In this context, genomic-based studies have recently focused on the identification of blood molecular markers in patients exposed to glucocorticoid excess, aiming to a better individual characterization of these patients. Particularly, DNA methylation profile has been investigated as a potential biological hallmark of glucocorticoid action. Previous studies suggested an association between hypothalamic–pituitary–adrenal axis dysregulation and specific blood DNA methylation profiles, particularly in post-traumatic stress disorders, while recently a dynamic whole blood DNA methylation signature reflecting glucocorticoid excess has been identified.20-22 In both genomic-based and preclinical studies, FKBP5, a gene implicated in glucocorticoid signaling, emerged as potential non hormonal marker of glucocorticoid excess.22-24

The present study completes the previous approaches exploring the impact of glucocorticoids on whole blood transcriptome to better understand the molecular mechanisms of glucocorticoid impregnation. Specifically, through the analysis of whole blood transcriptome profiles from patients with endogenous Cushing’s syndrome, eucortisolism, or adrenal insufficiency, we proposed a transcriptome signature predicting glucocorticoid excess.

Materials and methods

Patients and samples

Fifty-seven blood samples were collected from 43 patients with a confirmed diagnosis of endogenous Cushing’s syndrome, followed in Cochin Hospital (APHP, Paris, France). Diagnostic criteria of Cushing’s syndrome included increased 24-h urinary free cortisol, abnormal cortisol after 1 mg dexamethasone suppression, and altered circadian cortisol rhythm, following consensus guidelines.25

For 14 patients, blood samples were collected before correction of Cushing’s syndrome and at least 3 months after Cushing’s syndrome treatment. At the time of blood sampling, patients were classified as overt Cushing’s syndrome, mild Cushing’s syndrome, eucortisolism, or adrenal insufficiency, depending on clinical and hormonal evaluation. Briefly, overt Cushing’s syndrome patients presented clinical signs and increased 24-h urinary free cortisol (>240 nmol/24 h), increased midnight salivary cortisol (>6 nmol/L), and insufficient cortisol suppression after 1 mg dexamethasone (>50 nmol/L). The mild Cushing’s syndrome cohort included patients with mild hypercortisolism due to either Cushing’s disease or benign adrenal Cushing’s syndrome. The former were patients with persistent or recurrent hypercortisolism after pituitary surgery or during medical treatment; in these patients, the diagnosis of Cushing’s disease was confirmed by the histopathological report consistent with a corticotroph adenoma in the surgically treated patients (6 out of 7) and by the magnetic resonance imaging evidence of a pituitary adenoma in the upfront medically treated patient. Mild hypercortisolism in patients with Cushing’s disease was defined, as previously reported,16,26 by the absence of clinically overt signs of CS and a slight alteration in cortisol secretion, including either increased 24-h urinary free cortisol or increased midnight cortisol or inadequate cortisol suppression after 1 mg of dexamethasone. For mild hypercortisolism due to benign adrenal CS, MACS criteria were used—post-dexamethasone serum cortisol concentration above 50 nmol/L—following recent consensus guidelines.14 The term “mild” was retained for 1 patient with benign adrenal CS who had a borderline dexamethasone suppression test (48 nmol/L) but increased 24-h urinary free cortisol. Eucortisolism was defined as a combination of normalized 24-h urinary free cortisol and of restored cortisol circadian rhythm after either surgery or medical treatment. Adrenal insufficiency was secondary to pituitary surgery for Cushing’s disease. The diagnosis was based on low morning plasma cortisol (<160 nmol/L) and confirmed by the insufficient response to 250 µg corticotropin stimulation test (<500 nmol/L), following the current consensus guidelines.27,28 Detailed hormone values for each sample are provided in Table S1.
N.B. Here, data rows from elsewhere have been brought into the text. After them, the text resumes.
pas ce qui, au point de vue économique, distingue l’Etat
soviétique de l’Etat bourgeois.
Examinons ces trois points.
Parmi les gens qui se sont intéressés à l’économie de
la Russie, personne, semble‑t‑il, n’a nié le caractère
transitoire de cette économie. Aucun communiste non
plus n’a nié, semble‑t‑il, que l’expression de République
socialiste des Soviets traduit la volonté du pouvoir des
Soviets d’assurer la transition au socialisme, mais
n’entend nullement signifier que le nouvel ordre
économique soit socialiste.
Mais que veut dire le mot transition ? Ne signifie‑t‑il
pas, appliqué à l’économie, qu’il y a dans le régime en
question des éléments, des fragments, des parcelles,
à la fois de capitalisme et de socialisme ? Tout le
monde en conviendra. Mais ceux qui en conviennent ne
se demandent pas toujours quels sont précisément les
Thirty additional samples were collected from patients followed in Hôpital Européen Georges Pompidou Hospital (APHP, Paris, France). These patients presented pheochromocytoma (n = 19) and primary hyperaldosteronism (n = 11; Table S1). The diagnosis was made following the consensus guidelines.29,30

The study was conducted in accordance with the Declaration of Helsinki. Signed informed consent for molecular analysis of blood samples and for access to clinical data was obtained from all patients, and the study was approved by the institutional review board (Comité de Protection de Personnes Ile de France 1, projects 13495 and 13311).
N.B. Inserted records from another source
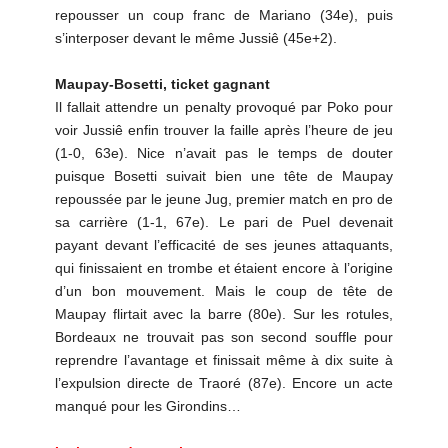
repousser un coup franc de Mariano (34e), puis
s’interposer devant le même Jussiê (45e+2).
Maupay-Bosetti, ticket gagnant
Il fallait attendre un penalty provoqué par Poko pour
voir Jussiê enfin trouver la faille après l’heure de jeu
(1-0, 63e). Nice n’avait pas le temps de douter
puisque Bosetti suivait bien une tête de Maupay
repoussée par le jeune Jug, premier match en pro de
sa carrière (1-1, 67e). Le pari de Puel devenait
payant devant l’efficacité de ses jeunes attaquants,
qui finissaient en trombe et étaient encore à l’origine
d’un bon mouvement. Mais le coup de tête de
Maupay flirtait avec la barre (80e). Sur les rotules,
Bordeaux ne trouvait pas son second souffle pour
reprendre l’avantage et finissait même à dix suite à
l’expulsion directe de Traoré (87e). Encore un acte
manqué pour les Girondins…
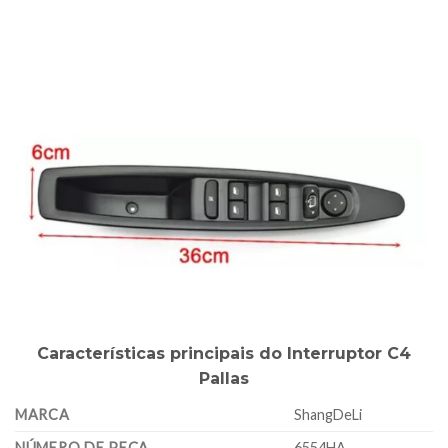
Características principais do Interruptor C4
Pallas
MARCA
ShangDeLi
NÚMERO DE PEÇA
6554HA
RNA collection and extraction

Whole blood samples were collected into PAXgene Blood RNA Tube (PreAnalytiX, Hombrechtikon, Switzerland), following the manufacturer’s instructions. Total RNA was extracted by using PAXgene Blood RNA Kit, v2 (Qiagen, Hilden, Germany), following the manufacturer’s instructions.

Transcriptome data generation

After RNA extraction, RNA concentrations were obtained using nanodrop or a fluorometric Qubit RNA assay (Life Technologies, Grand Island, NY, USA). The quality of the RNA (RNA integrity number, RIN) was determined on the Agilent 2100 Bioanalyzer (Agilent Technologies, Palo Alto, CA, USA) following manufacturer’s instructions.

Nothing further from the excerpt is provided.